The Israeli military also said it had rescued a woman, a 19-year-old soldier taken hostage in the Hamas incursion and held in Gaza — the first known rescue operation since the mass abduction on Oct. 7 — as its forces continued their ground invasion there.

Conditions are dire for civilians in Gaza, under an Israeli and Egyptian blockade. Forty-seven trucks carrying food, water, medical supplies and other humanitarian aid entered Gaza through the Rafah crossing with Egypt on Sunday, according to a Palestinian official at the crossing. That was the largest one-day total in the nine days since the shipments began, but less than half of what the United Nations says is needed.
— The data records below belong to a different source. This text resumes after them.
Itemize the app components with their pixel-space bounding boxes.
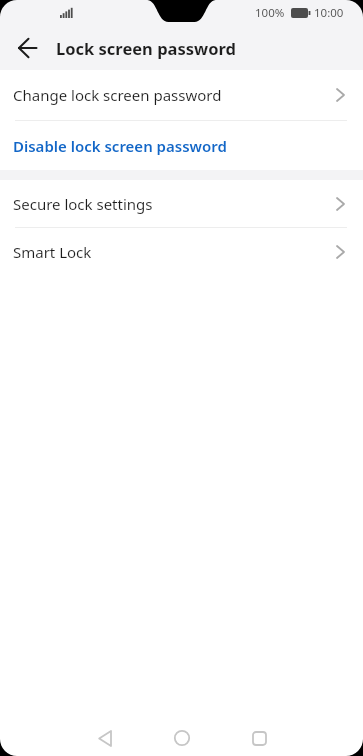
button[interactable]: Smart Lock: [0, 228, 363, 275]
button[interactable]: Change lock screen password: [0, 70, 363, 120]
staticText: Smart Lock: [13, 242, 336, 262]
staticText: Lock screen password: [56, 37, 236, 59]
button[interactable]: Secure lock settings: [0, 180, 363, 227]
button[interactable]: [97, 729, 113, 747]
staticText: Disable lock screen password: [13, 136, 227, 156]
button[interactable]: [251, 729, 267, 747]
staticText: 100%: [255, 5, 285, 21]
staticText: 10:00: [314, 5, 344, 21]
staticText: Change lock screen password: [13, 85, 336, 105]
button[interactable]: [15, 36, 39, 60]
staticText: Secure lock settings: [13, 194, 336, 214]
button[interactable]: [174, 729, 190, 747]
button[interactable]: Disable lock screen password: [0, 121, 363, 170]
Israeli and Western officials say Hamas has stockpiled ample supplies but is hoarding them for itself rather than putting them to humanitarian use — a charge the group denies. Fuel is increasingly scarce in Gaza, leaving most people without electricity and hobbling hospitals and shelters, but Israel has refused to allow fuel into the territory, arguing that it would be diverted to Hamas.

Clashes continued on Israel’s other flanks, as much of the world watches warily for signs of a broadening war. In the Israeli-occupied West Bank, at least four people were killed overnight during an Israeli military raid in Jenin, the Palestinian Authority health ministry said, where Israel said its troops had engaged in a gun battle with Palestinian militants. At least 115 Palestinians in the West Bank have been killed since Oct. 7 by Israeli security forces or settlers.

The Israeli military said it had also traded fire overnight with enemies across its northern border, in Lebanon and Syria.